É uma das minhas áreas de dedicação há mais de 20 anos. E é também a especialidade em que o diagnóstico precoce tem um dos maiores impactos na vida do paciente — porque algumas condições identificadas a tempo são tratadas com procedimentos simples; deixadas para tarde, podem exigir cirurgias extensas ou ter consequências graves à saúde geral.
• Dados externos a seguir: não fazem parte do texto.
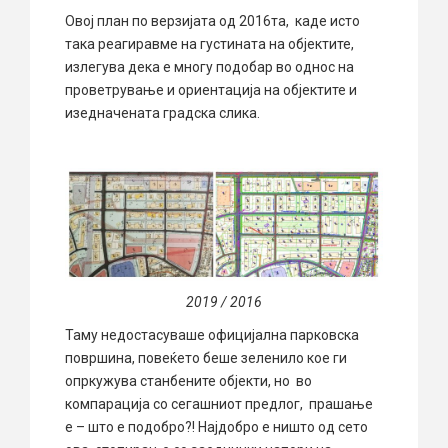
Овој план по верзијата од 2016та, каде исто
така реагиравме на густината на објектите,
излегува дека е многу подобар во однос на
проветрување и ориентација на објектите и
изедначената градска слика.
2019 / 2016
Таму недостасуваше официјална парковска
површина, повеќето беше зеленило кое ги
опркужува станбените објекти, но во
компарација со сегашниот предлог, прашање
е – што е подобро?! Најдобро е ништо од сето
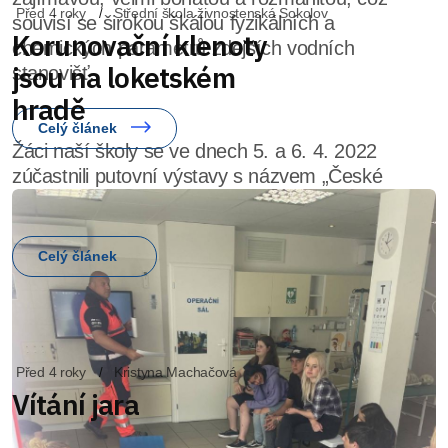
souvisí se širokou škálou fyzikálních a
chemických parametrů zdejších vodních
stanovišť.
Celý článek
O que é estomatologia e o que ela trata
A Estomatologia (ou Medicina Oral) é a especialidade odontológica dedicada ao diagnóstico e tratamento das doenças que afetam a mucosa oral, os tecidos moles da boca e as estruturas adjacentes — glândulas salivares, articulação temporomandibular (ATM), seios paranasais e tecidos ósseos maxilofaciais.
As condições tratadas pela estomatologia incluem um espectro amplo:
- Lesões potencialmente malignas — leucoplasia, eritroplasia, queilite actínica (lesão por exposição solar no lábio inferior)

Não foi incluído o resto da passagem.